--- What the task requires ---
Will you restate verbatim the lines running from the line with "TRÉNINKY U13 - MLADŠÍ ŽÁCI" to the end of the data, leaving out everything else?

--- Record set ---
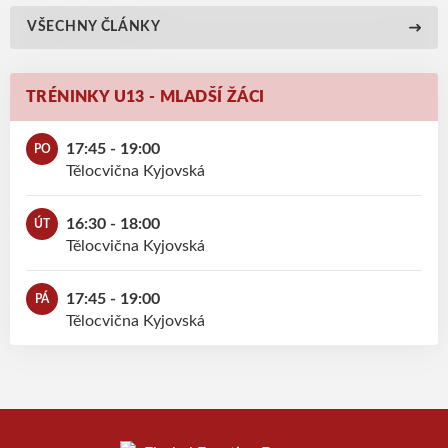
VŠECHNY ČLÁNKY
TRÉNINKY U13 - MLADŠÍ ŽÁCI
17:45 - 19:00
PO
Tělocvična Kyjovská
16:30 - 18:00
ÚT
Tělocvična Kyjovská
17:45 - 19:00
PÁ
Tělocvična Kyjovská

--- Answer to this task ---
TRÉNINKY U13 - MLADŠÍ ŽÁCI
17:45 - 19:00
PO
Tělocvična Kyjovská
16:30 - 18:00
ÚT
Tělocvična Kyjovská
17:45 - 19:00
PÁ
Tělocvična Kyjovská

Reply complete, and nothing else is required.